Transcribed page contents:
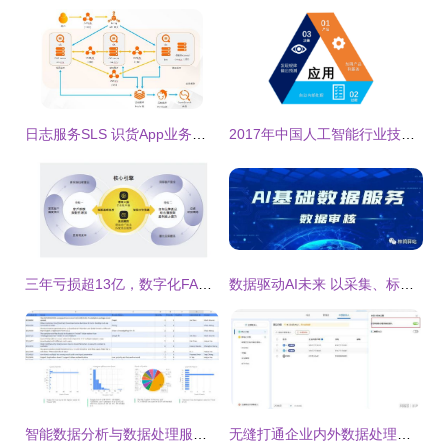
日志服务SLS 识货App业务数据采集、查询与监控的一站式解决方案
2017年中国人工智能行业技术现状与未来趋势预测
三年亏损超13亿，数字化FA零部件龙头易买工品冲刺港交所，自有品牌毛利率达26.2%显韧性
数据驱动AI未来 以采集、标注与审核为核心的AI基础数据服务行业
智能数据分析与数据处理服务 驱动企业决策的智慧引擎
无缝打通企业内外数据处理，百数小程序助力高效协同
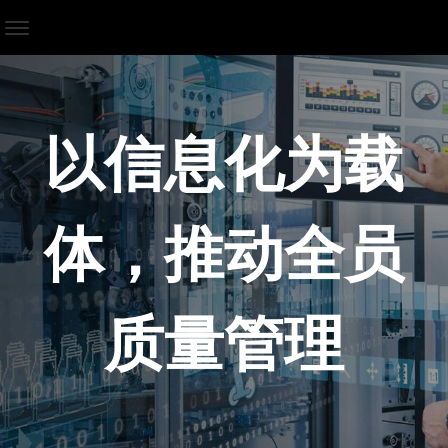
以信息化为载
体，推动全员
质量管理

▸ **Exercise**
Your answer must be an exact repeat of the records above, with the pictures left out.

▸ **Exercise solution**
日志服务SLS 识货App业务数据采集、查询与监控的一站式解决方案
2017年中国人工智能行业技术现状与未来趋势预测
三年亏损超13亿，数字化FA零部件龙头易买工品冲刺港交所，自有品牌毛利率达26.2%显韧性
数据驱动AI未来 以采集、标注与审核为核心的AI基础数据服务行业
智能数据分析与数据处理服务 驱动企业决策的智慧引擎
无缝打通企业内外数据处理，百数小程序助力高效协同
以信息化为载
体，推动全员
质量管理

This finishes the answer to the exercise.